Commenting on the published study on his Facebook page, Fr. Herman noted that it “apparently tried to correct some of the errors found in DESS’s previous expert opinion. Nevertheless, this did not meaningfully improve the quality of the research, because the level of competence of the research group remained the same as that of the DESS expert group.”

The KDA associate professor stressed that most of the criticisms he voiced in his previous article on the 2023 expert opinion remain equally valid for this new study. He also drew attention to several key points.

DESS, he explained, now focuses on whether the UOC was granted autocephaly by the ROC, even though previously the service had considered even autonomous status sufficient.

The study fails to distinguish between legal affiliation and canonical connection, which, in Fr. Herman’s view, demonstrates a fundamental misunderstanding of church nature. “In this new study, the Kyiv Metropolis of the UOC is treated as a religious organization – a legal entity acting on behalf of the religious association, the UOC, representing it in both organizational and canonical matters.” Fr. Herman emphasizes that this is utterly absurd, since in a secular court the concept of “canonical law” simply does not exist.

The KDA lecturer also pointed out that the study repeatedly resorts to manipulation by selecting only those documents that can be interpreted in its desired direction.

For example, DESS cites several tomoses of autocephaly granted to seven Local Churches.

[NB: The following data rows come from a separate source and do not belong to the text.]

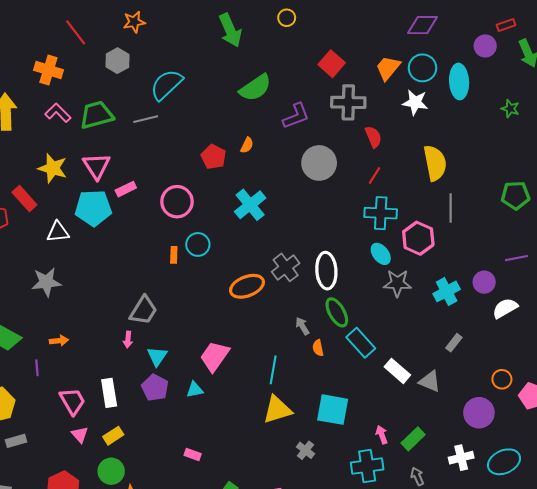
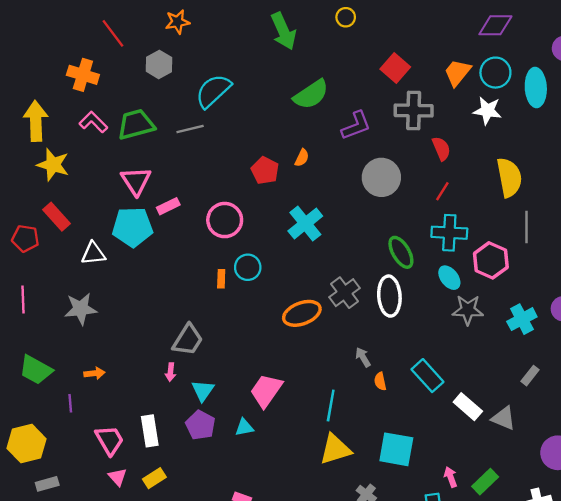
yellow star: (53, 168) -> (53, 165), moved
green ellipse: (337, 312) -> (401, 252), moved

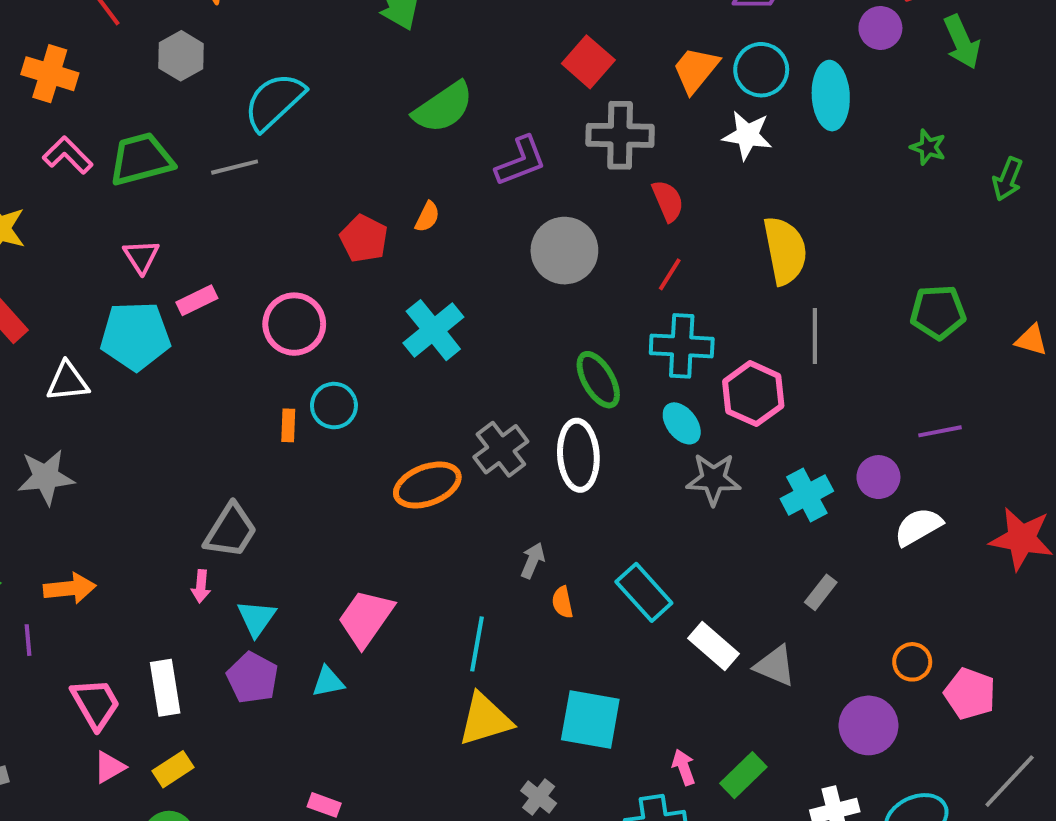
pink triangle: (136, 181) -> (141, 256), size x0.7
gray arrow: (363, 357) -> (533, 561), turned 54
orange arrow: (94, 373) -> (70, 588), size x1.4
pink triangle: (118, 477) -> (109, 767), turned 42

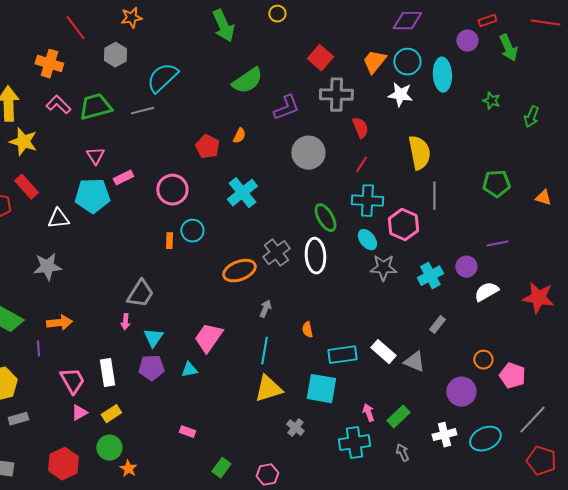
gray arrow: (533, 561) -> (265, 309), moved
cyan rectangle: (644, 592) -> (342, 355), moved, turned -56
purple pentagon: (252, 678) -> (151, 368), turned -30

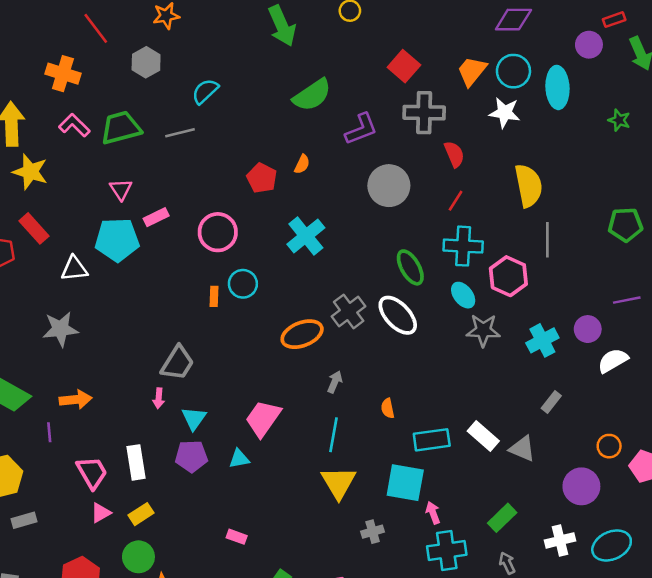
cyan semicircle: (162, 78) -> (205, 91), size x0.7
white ellipse: (315, 256) -> (398, 315), turned -40
yellow triangle: (268, 389) -> (339, 483), turned -44
pink arrow: (368, 413) -> (433, 513), moved
gray cross: (295, 428) -> (373, 532), turned 36

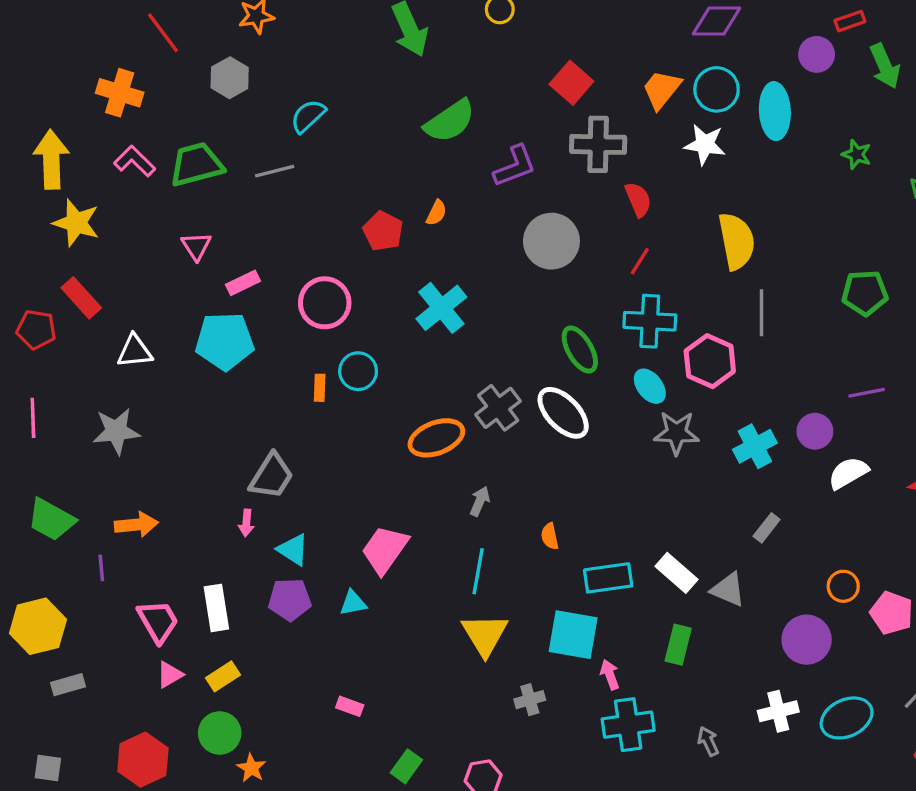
cyan pentagon: (117, 240) -> (225, 341), moved
cyan triangle: (194, 418) -> (293, 550), turned -32
green rectangle: (502, 518) -> (678, 645), moved, turned -32

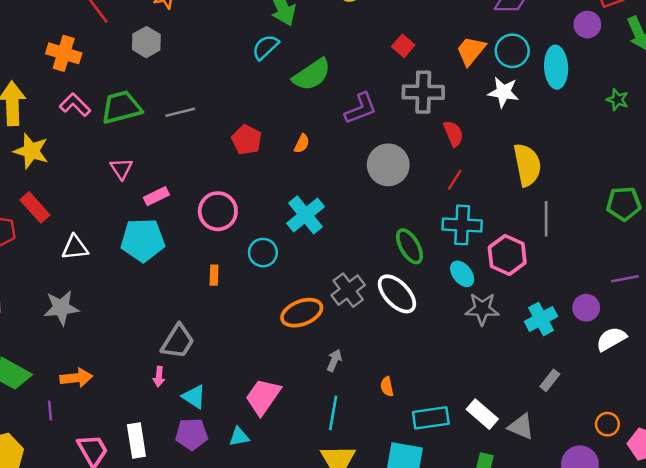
red square: (571, 83) -> (403, 46), size x0.7
cyan semicircle: (308, 116) -> (265, 47), moved
red pentagon: (383, 231) -> (247, 140), moved
cyan circle: (358, 371) -> (263, 253), moved

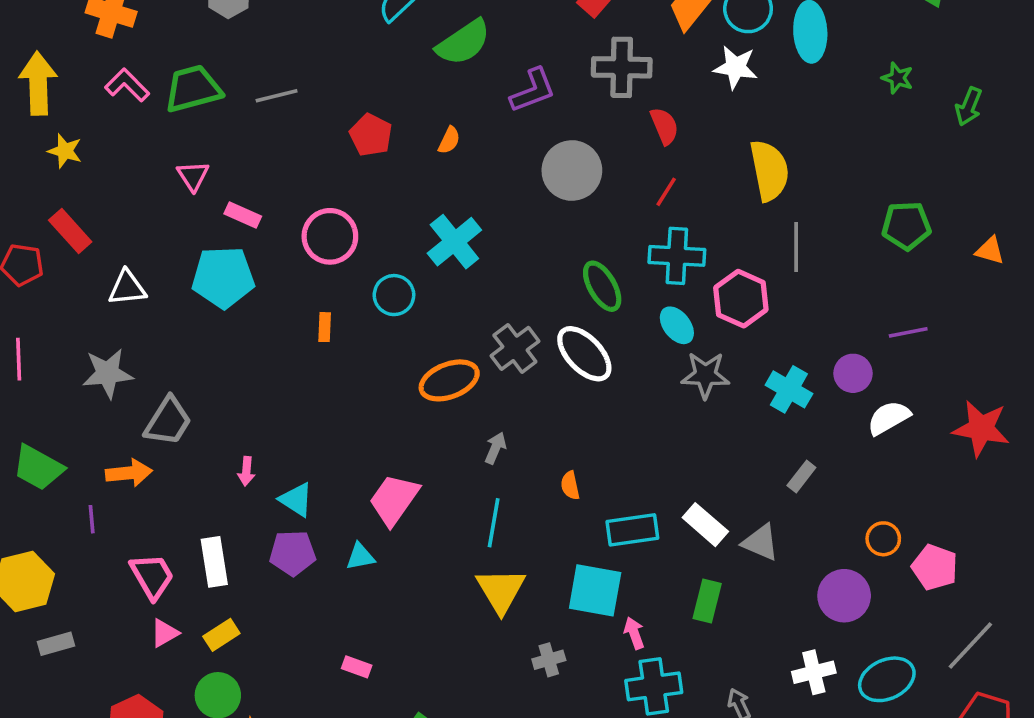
yellow star: (31, 151) -> (65, 151), size x0.7
pink rectangle: (156, 196) -> (243, 215), turned 50
cyan cross: (541, 319) -> (789, 389), turned -32
gray trapezoid: (178, 341) -> (168, 421), moved

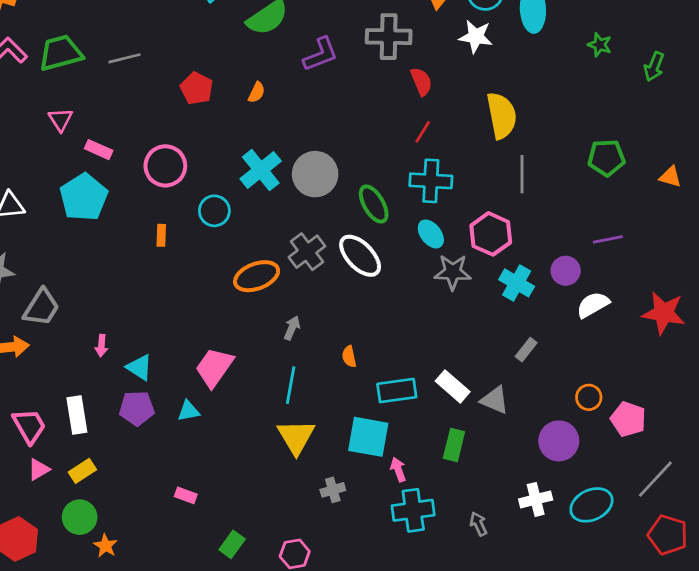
gray circle: (572, 171) -> (315, 174), moved
cyan pentagon: (223, 277) -> (84, 197), turned -30
pink hexagon: (741, 299) -> (491, 234), moved

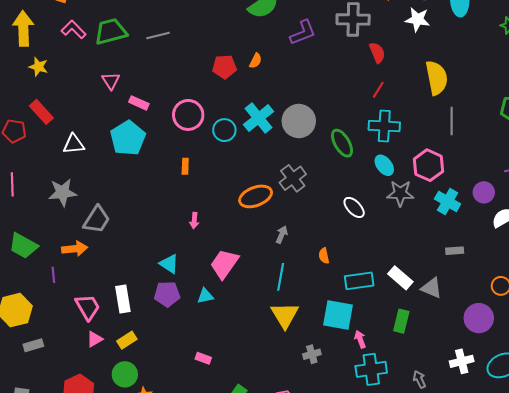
red pentagon: (197, 88) -> (224, 67), moved, turned -30
cyan circle: (214, 211) -> (224, 130), moved
white ellipse: (360, 256) -> (354, 207), moved, size x0.7
pink arrow: (101, 346) -> (194, 221), moved
gray rectangle: (526, 350) -> (455, 251), turned 48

“It’s unclear what exactly justifies the use of these Synodal tomoses. The group, for some reason, ignores the Charter granted to the Church of the Moscow Tsardom (which was mentioned in the HESS Commission’s earlier conclusion), as well as the Synodal tomoses of the Church of Greece and the Serbian Church. Regarding the latter, it likely would have undermined the artificial ‘structure’ DESS tried to create for defining autocephaly, since it mentions the autocephalous Orthodox Churches of Karlovci and Montenegro. Evidently, DESS simply didn’t know how to use this in an ‘objective’ study – and certain parallels with these documents would have complicated their analysis of Patriarch Alexy II’s Charter and disrupted the rhetorical framework they wanted,” Fr. Herman notes.

According to Fr. Herman, it is crucial for DESS that the word “autocephaly” appear in the UOC’s official documents. Officials seem to believe, he writes, that “some magic would then occur” – that if the Church simply called itself autocephalous, it would instantly become autocephalous.

“When discussing autocephalous Churches as ‘subjects of the diptychs,’ the research group somehow ignores the fact that in the ROC, which is itself listed in those same diptychs, there is no document explicitly confirming its autocephalous status by using the term ‘autocephaly,’” he adds.

Most importantly, the priest argues, “HESS is searching for signs of autocephaly granted or recognized by the ROC, but considers ‘true autocephaly’ only that which is granted by the Church of Constantinople – Moscow, in their view, cannot grant ‘true autocephaly,’ it can only recognize ‘genuine independence.’”

One of the supposed proofs of autocephaly, according to officials, is inclusion of a Church in the diptychs. Yet, the study itself acknowledges that Churches granted autocephaly by the ROC did not subsequently enter the diptychs.

As the UOJ previously reported, Hieromonk Herman (Kovach) earlier published an extensive analysis titled “Analysis of the Main Provisions of the DESS Religious Studies Expert Opinion of January 27, 2023, in the Context of Church and Canon Law.”